It is disheartening to hear recent questions from the education establishment elite about whether federal student aid is ending up in the coffers of the “right” schools. To question where Pell Grant and Stafford Loan recipients choose to go to school is to question those students themselves. We all must ask ourselves, first, is it fair to question the choices of these low-income students? Second, are concerns and complaints legitimate or are they actually grounded in old-fashioned ideas about what a college or university should look like?
Bluntly, there is a clear bias in current policy debates against proprietary schools. Many in the higher education community complain that for-profit schools receive too much Pell Grant money, and that graduates of these schools aren’t paying back their Stafford Loans (and therefore shouldn’t receive them).
These are serious issues. Truly, they are accusations. Are they deserved?
A recent analysis of Pell Grant data by the New America Foundation indicates they are not. New America Foundation Policy Analyst Jennifer Cohen wrote: “Some stakeholders are concerned proprietary schools have been aggressively marketing their services to low-income students, earning a disproportionate share of the new Pell Grant funds. According to our analysis, the story is somewhat different – while proprietary schools did receive a big jump in Pell Grants in the first half of the current school year, so did public and private schools, resulting in a nearly identical distribution of funds as before ARRA [the American Recovery and Reinvestment Act].”

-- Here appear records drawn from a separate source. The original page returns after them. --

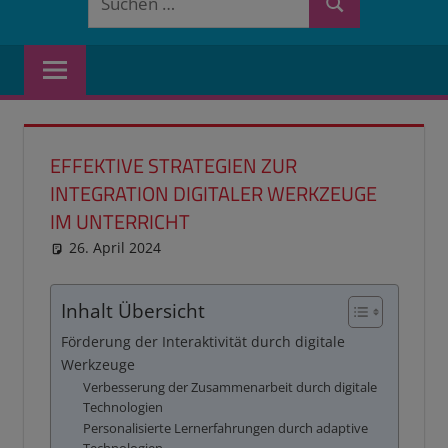
Suchen
nach:
EFFEKTIVE STRATEGIEN ZUR
INTEGRATION DIGITALER WERKZEUGE
IM UNTERRICHT
26. April 2024
reimannhoehn
Gastbeitrag
,
Partnerlink
,
PL
dauerhaft okay
Inhalt Übersicht
Förderung der Interaktivität durch digitale
Werkzeuge
Verbesserung der Zusammenarbeit durch digitale
Technologien
Personalisierte Lernerfahrungen durch adaptive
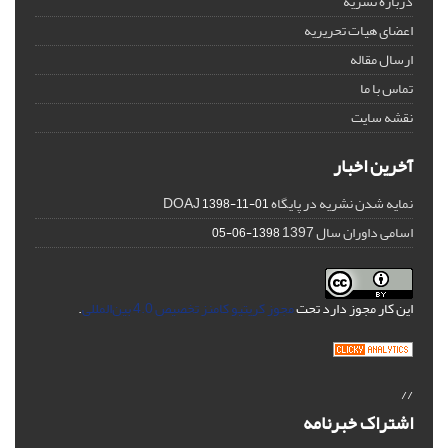
درباره نشریه
اعضای هیات تحریریه
ارسال مقاله
تماس با ما
نقشه سایت
آخرین اخبار
نمایه شدن نشریه در پایگاه DOAJ
1398-11-01
اسامی داوران سال 1397
1398-06-05
این کار مجوز دارد تحت
مجوز کریتیو کامنز تخصیص 4.0 بین‌المللی
.
//
اشتراک خبرنامه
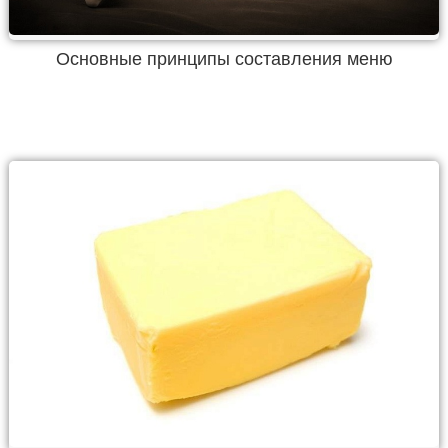
Основные принципы составления меню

In light of these facts, it seems to me that the cry of “unfair” ought to be against those who perpetuate myths and launch unfounded attacks against private-sector schools. At a time when President Obama’s Education Department is facing some critical choices regarding federal student loan programs, these tactics are especially unfair.

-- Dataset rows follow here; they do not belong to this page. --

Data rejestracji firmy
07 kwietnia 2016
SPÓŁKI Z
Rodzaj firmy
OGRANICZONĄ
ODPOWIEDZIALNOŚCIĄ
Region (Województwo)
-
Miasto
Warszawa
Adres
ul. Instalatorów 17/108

I understand that an education provided by an institution that advertises on radio and television and caters to working-class adults can be anathema to the education community’s elite. After all, they didn’t attend schools like that, and neither did their friends or family. Lack of familiarity, however, is no excuse for this kind of bias. Critics should be reminded that proprietary schools are filling a critical gap in the educational opportunities offered by public and nonprofit schools. Community colleges rose to fill a gap once, and they, too, were held in low regard. Thank goodness that attitude has matured, but why must education elites choose a new victim?
I’d like to stand up for the largely blue-collar students at private-sector schools by debunking some of the arguments against them.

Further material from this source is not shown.